Berbasis Keyakinan dan etnis
Islamofobia pola ini terjadi di Malaysia dan Singapura. Multikulturalisme memang menjadi isu sensitif di dua negara ini dan dalam tingkat tertentu berkelindan dengan Keyakinan: Melayu-Islam, Tionghoa-Buddha/Kristen, India-Hindu. Tentu isu minoritas-mayoritas juga menjadi bagian sensitif secara sosial politik. Tak jarang retorika sentimen negatif terhadap komunitas muslim, Grup minoritas Keyakinan, dan etnisitas muncul di permukaan. Ini memicu islamofobia di medsos dan bahkan di beberapa platform politik.
Pemerintah Singapura sendiri telah mengambil langkah-langkah menghadapi intoleransi, melindungi hak-hak minoritas Keyakinan, dan mempromosikan dialog antaragama dan antarbudaya dengan Membangun Internal Security Act (ISA). ISA diterapkan Kepada menjaga keamanan nasional dari ancaman ekstremis, termasuk komunis. Tapi banyak kritik Demi pemerintah mengarahkan penerapan ISA kepada umat Islam, yang Bahkan Pandai memicu pandangan negatif terhadap komunitas muslim dan awal berkembangnya islamofobia.
Berbasis politik
Pola ini terjadi di Filipina dan Thailand terkait dengan tuntutan politik (separatisme) muslim minoritas di Filipina Selatan dan Thailand Selatan. Konflik pemerintah pusat-Daerah selatan dua negara tersebut menciptakan ketidakpercayaan di antara Grup Keyakinan berbeda, Yakni Islam-Kristen (Filipina) dan Islam-Buddha (Thailand). Konflik ini juga mempertajam polarisasi dan menciptakan pandangan negatif terhadap seluruh komunitas muslim. Islamofobia di kedua negara itu sebagian besar terkait dengan konflik dan politik yang sudah Lamban berlangsung.
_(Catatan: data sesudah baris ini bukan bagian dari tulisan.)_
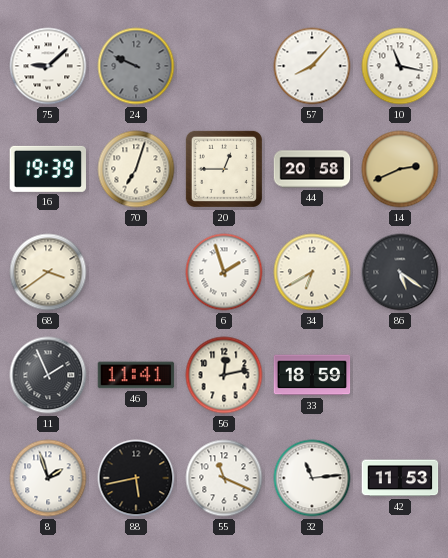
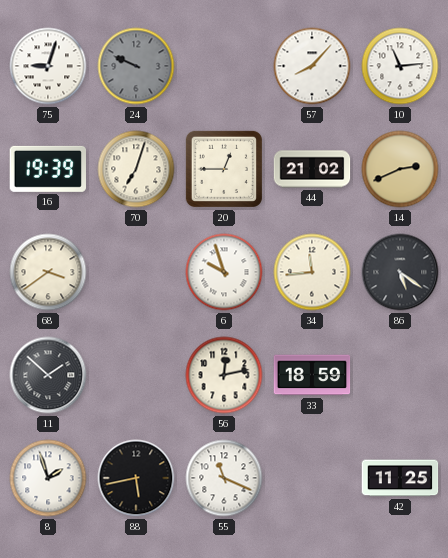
75: 9:08 -> 9:03
10: 11:17 -> 11:14
44: 20:58 -> 21:02
6: 1:57 -> 9:57
34: 6:40 -> 11:44
11: 1:56 -> 1:52
46: 11:41 -> none
32: 11:14 -> none
42: 11:53 -> 11:25
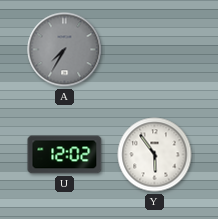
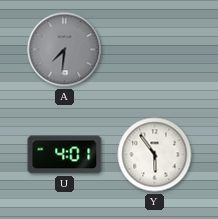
A: 7:35 -> 7:31
U: 12:02 -> 4:01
Menonton empat pola di atas, aktor islamofobia di ASEAN berasal dari berbagai latar belakang dan entitas individu, Grup, tokoh politik, dan negara (termasuk militer). Ideologi mereka nasionalisme-chauvinis, sekularisme-liberal dan radikal. Grup ini melalui medsos dan platform online mempromosikan agenda keagamaan atau politik, dan mengembangkan retorika islamofobia. Dalam beberapa kasus, islamofobia juga dijadikan sebagai strategi Kepada mengalihkan perhatian dari masalah internal tertentu atau memanfaatkan ketegangan Keyakinan dalam upaya mencapai tujuan politik.
Langkah Krusial
Pertemuan dan dialog ulama ASEAN sangat Krusial Kepada menghadapi islamofobia. Para ulama terkemuka perlu melanjutkan berkumpul membahas islamofobia dan bagaimana mengatasi tantangan ini. Nilai-nilai toleransi dan kerukunan dalam Islam perlu ditegaskan, serta berkomitmen memerangi pemahaman yang keliru tentang Islam.
Pertemuan ini memberikan sinyal positif bahwa pemimpin Keyakinan di ASEAN bersatu melawan prasangka dan mempromosikan kedamaian serta wasotiyatul Islam. Selebihnya, Sekalian negara ASEAN juga harus serius menghadapi ini dengan Membangun undang-undang anti-islamofobia, seperti yang dilakukan Amerika. MUI telah menyerukan negara-negara ASEAN Membangun UU anti-islamofobia ini.